Trying to Solve General Computer Use
My journey into computer use models and what I've learned about training VLAs for digital agents.
When Anthropic first released their Claude Computer Use model, I was taken away by it. However, I would always hit the limitation of the models capability and speed and would lose interest.
My background has been more deep learning for robotics, and after getting to tour the Figure AI factory and watch their Helix VLA perform human level dexterity – it occurred to me, many of Claude’s Computer use limitations can be solved by borrowing ideas from robotic VLAs.
And that quicked off my obsession and journey into computer use models fall of 2025. I read every single paper around computer use starting from Karpathy’s et al. World of Bits paper to the GTA-1 and UI-TARS trying to come up with a new architecture that could work.

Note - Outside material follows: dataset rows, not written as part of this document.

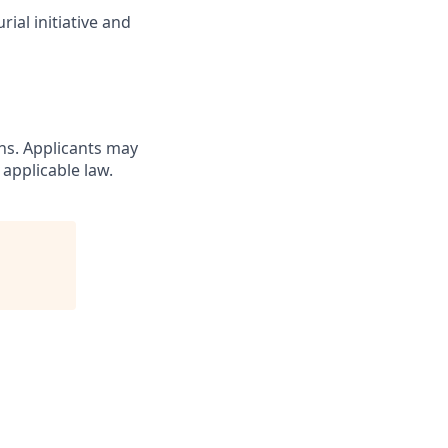
ial initiative and
ons. Applicants may
 applicable law.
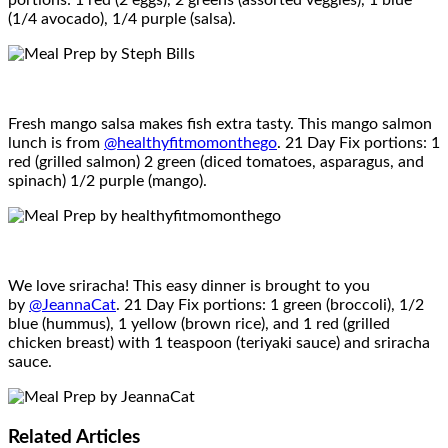
portions: 1 red (2 eggs), 2 greens (assorted veggies), 1 blue
(1/4 avocado), 1/4 purple (salsa).
Fresh mango salsa makes fish extra tasty. This mango salmon
lunch is from
@healthyfitmomonthego
. 21 Day Fix portions: 1
red (grilled salmon) 2 green (diced tomatoes, asparagus, and
spinach) 1/2 purple (mango).
We love sriracha! This easy dinner is brought to you
by
@JeannaCat
. 21 Day Fix portions: 1 green (broccoli), 1/2
blue (hummus), 1 yellow (brown rice), and 1 red (grilled
chicken breast) with 1 teaspoon (teriyaki sauce) and sriracha
sauce.
Related
Articles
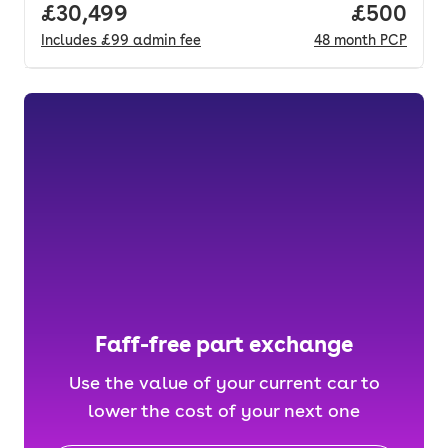
Full price.
£30,499
Price per
£500
Includes
£99
admin fee
48
month
PCP
Faff-free part exchange
Use the value of your current car to
lower the cost of your next one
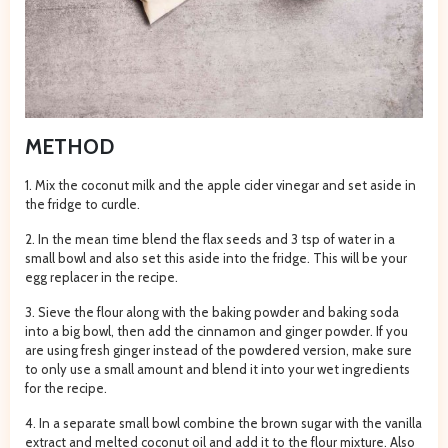
METHOD
1. Mix the coconut milk and the apple cider vinegar and set aside in
the fridge to curdle.
2. In the mean time blend the flax seeds and 3 tsp of water in a
small bowl and also set this aside into the fridge. This will be your
egg replacer in the recipe.
3. Sieve the flour along with the baking powder and baking soda
into a big bowl, then add the cinnamon and ginger powder. If you
are using fresh ginger instead of the powdered version, make sure
to only use a small amount and blend it into your wet ingredients
for the recipe.
4. In a separate small bowl combine the brown sugar with the vanilla
extract and melted coconut oil and add it to the flour mixture. Also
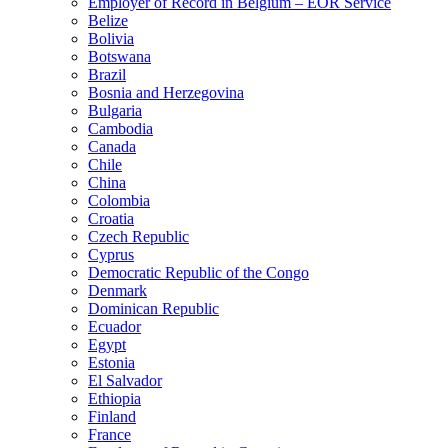
Employer of Record in Belgium – EOR Service
Belize
Bolivia
Botswana
Brazil
Bosnia and Herzegovina
Bulgaria
Cambodia
Canada
Chile
China
Colombia
Croatia
Czech Republic
Cyprus
Democratic Republic of the Congo
Denmark
Dominican Republic
Ecuador
Egypt
Estonia
El Salvador
Ethiopia
Finland
France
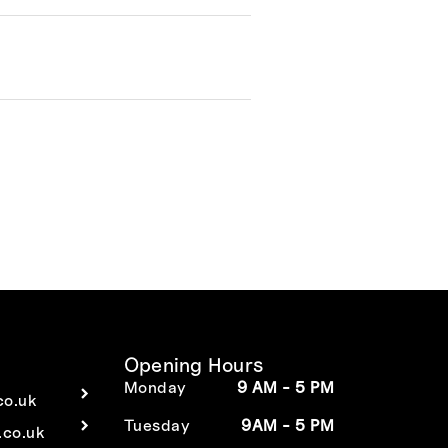
Opening Hours
Monday
9 AM - 5 PM
co.uk
Tuesday
9AM - 5 PM
co.uk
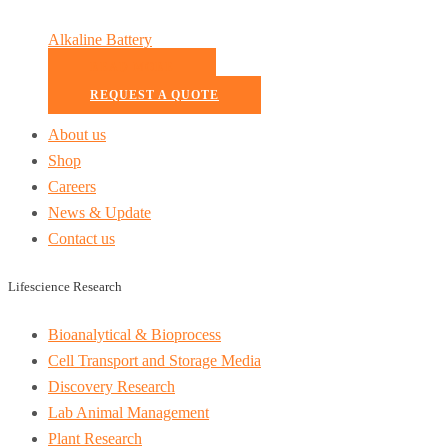
Alkaline Battery
READ MORE
REQUEST A QUOTE
About us
Shop
Careers
News & Update
Contact us
Lifescience Research
Bioanalytical & Bioprocess
Cell Transport and Storage Media
Discovery Research
Lab Animal Management
Plant Research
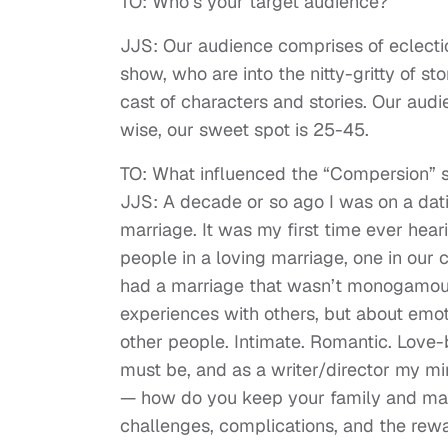
TO: Who’s your target audience?
JJS: Our audience comprises of eclect
show, who are into the nitty-gritty of st
cast of characters and stories. Our aud
wise, our sweet spot is 25-45.
TO: What influenced the “Compersion” 
JJS: A decade or so ago I was on a da
marriage. It was my first time ever hea
people in a loving marriage, one in our
had a marriage that wasn’t monogamous
experiences with others, but about emot
other people. Intimate. Romantic. Love-b
must be, and as a writer/director my mi
— how do you keep your family and marr
challenges, complications, and the rewa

I initially tried training this model architecture on AgentNet but the MSE loss was teaching the model to always click towards the center of the screen, and also the text decoder was a big failure.
The low effort approach would be to figure out a way to leverage an existing text decoder for typing for all the existing infra we have, but this immediately fails to drive a simple WASD online car. Nevertheless, many digital software like SolidWorks or graphic design use continuous mouse trajectories – something not a single SoTa CUA model can do.
These are all very easy for kids to learn and do, and there’s something far deeper around embodied AI that I still haven’t figured out. A human can easily adapt to one hand for typing, but our models would easily fail if you “cutoff” some of its output heads in computer use.
I then pivoted into games, replicating the Lumine paper recipe on MineCraft, as well as CSO/Atari using Diamonds world models as an eval for these new models.
I’ve learned a lot about what it takes to train computer use models, with each project teaching me valuable lessons along the way.
I’m excited to explore stronger System I models that can be attached to the great VLM models we have, which if successful can transform the way we use computers forever!